**Extracted data:**
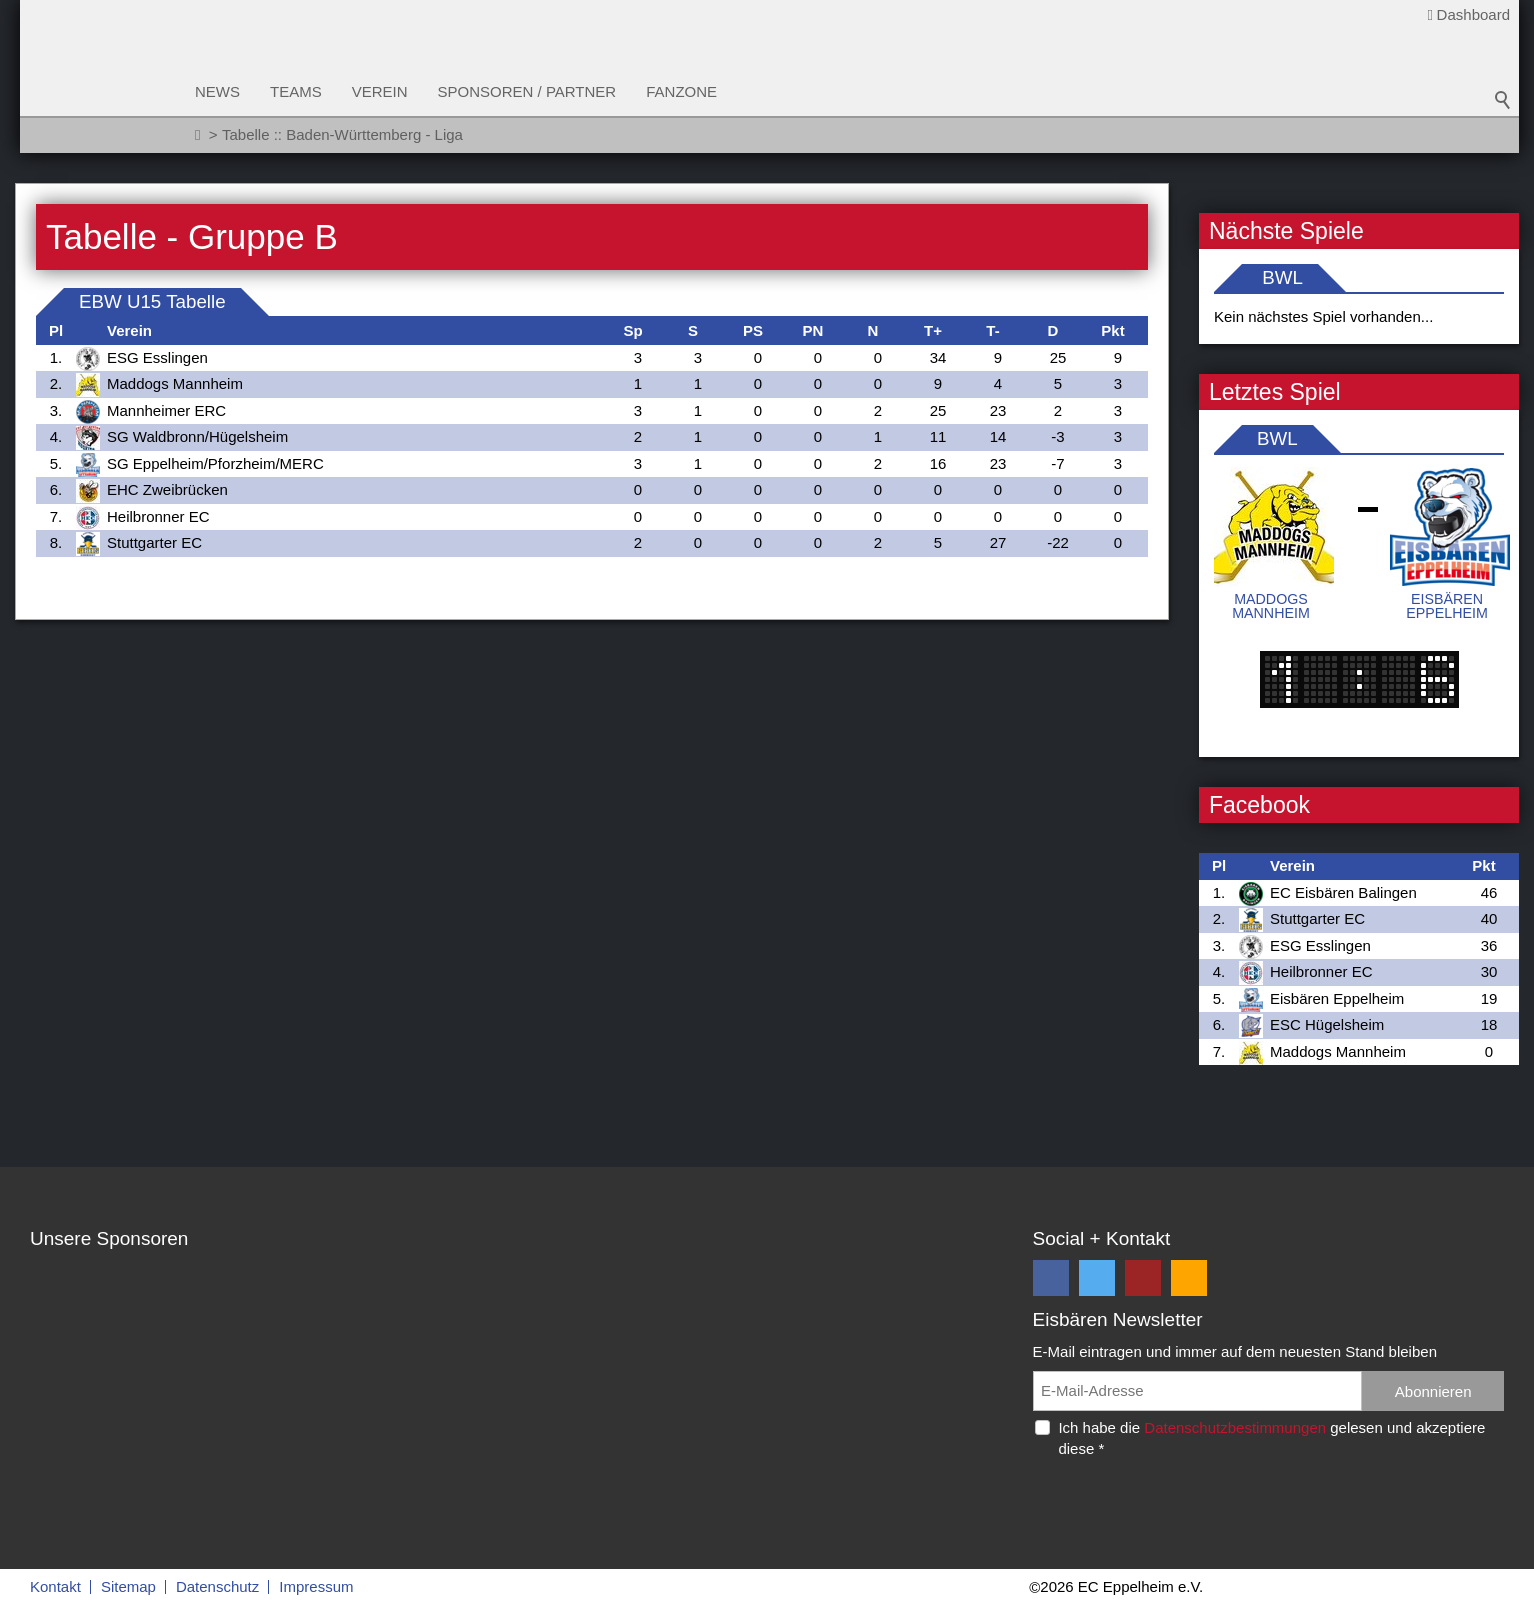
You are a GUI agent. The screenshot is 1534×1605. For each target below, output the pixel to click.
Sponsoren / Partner (527, 91)
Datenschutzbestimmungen (1235, 1427)
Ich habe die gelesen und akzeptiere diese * (1271, 1438)
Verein (380, 91)
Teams (296, 91)
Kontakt (55, 1586)
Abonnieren (1433, 1391)
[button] (1051, 1278)
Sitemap (128, 1586)
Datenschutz (217, 1586)
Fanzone (681, 91)
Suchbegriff (1503, 100)
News (217, 91)
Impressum (316, 1586)
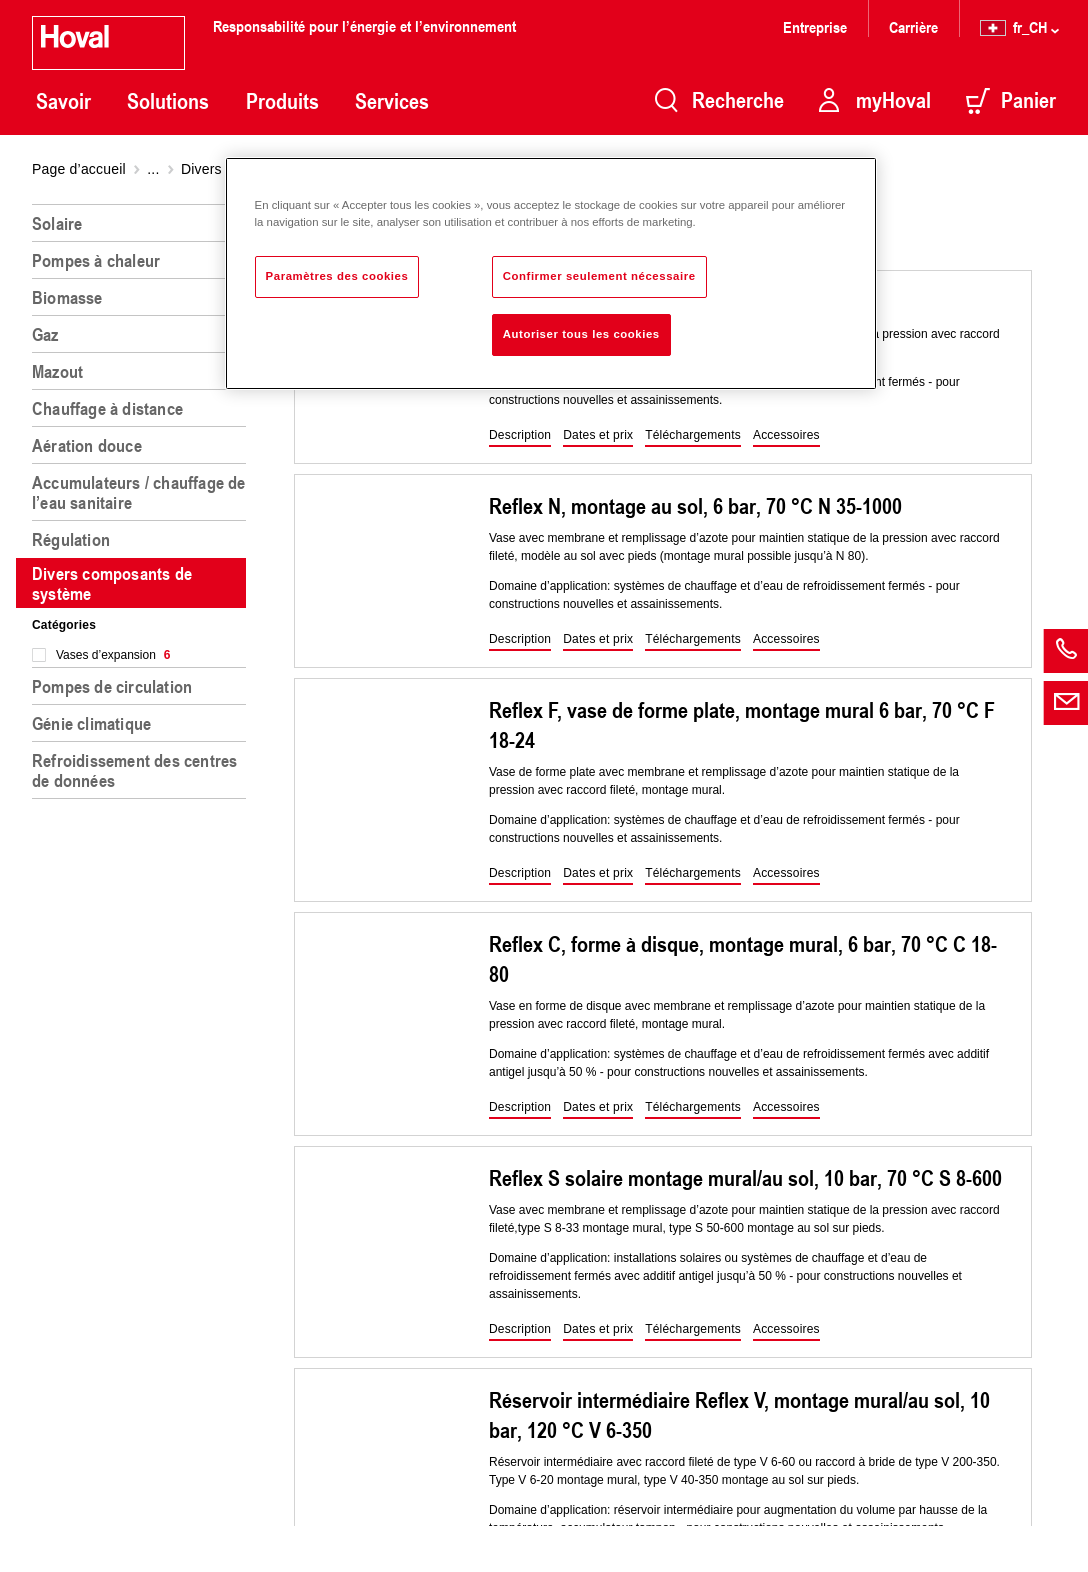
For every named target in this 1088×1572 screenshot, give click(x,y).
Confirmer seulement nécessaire (599, 276)
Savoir (63, 101)
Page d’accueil (79, 169)
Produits (282, 101)
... (153, 169)
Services (392, 101)
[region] (143, 880)
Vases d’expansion (113, 655)
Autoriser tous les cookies (581, 334)
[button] (520, 436)
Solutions (168, 101)
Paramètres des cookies (337, 276)
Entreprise (815, 26)
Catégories (64, 625)
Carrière (913, 26)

**Problem to work on:**
What is needed here is each line above set down word for word, minus the images.

**Task answer:**
You are a GUI agent. The screenshot is 1534×1605. For each target below, output the pixel to click.
Sponsoren / Partner (527, 91)
Datenschutzbestimmungen (1235, 1427)
Ich habe die gelesen und akzeptiere diese * (1271, 1438)
Verein (380, 91)
Teams (296, 91)
Kontakt (55, 1586)
Abonnieren (1433, 1391)
[button] (1051, 1278)
Sitemap (128, 1586)
Datenschutz (217, 1586)
Fanzone (681, 91)
Suchbegriff (1503, 100)
News (217, 91)
Impressum (316, 1586)
For every named target in this 1088×1572 screenshot, give click(x,y).
Confirmer seulement nécessaire (599, 276)
Savoir (63, 101)
Page d’accueil (79, 169)
Produits (282, 101)
... (153, 169)
Services (392, 101)
[region] (143, 880)
Vases d’expansion (113, 655)
Autoriser tous les cookies (581, 334)
[button] (520, 436)
Solutions (168, 101)
Paramètres des cookies (337, 276)
Entreprise (815, 26)
Catégories (64, 625)
Carrière (913, 26)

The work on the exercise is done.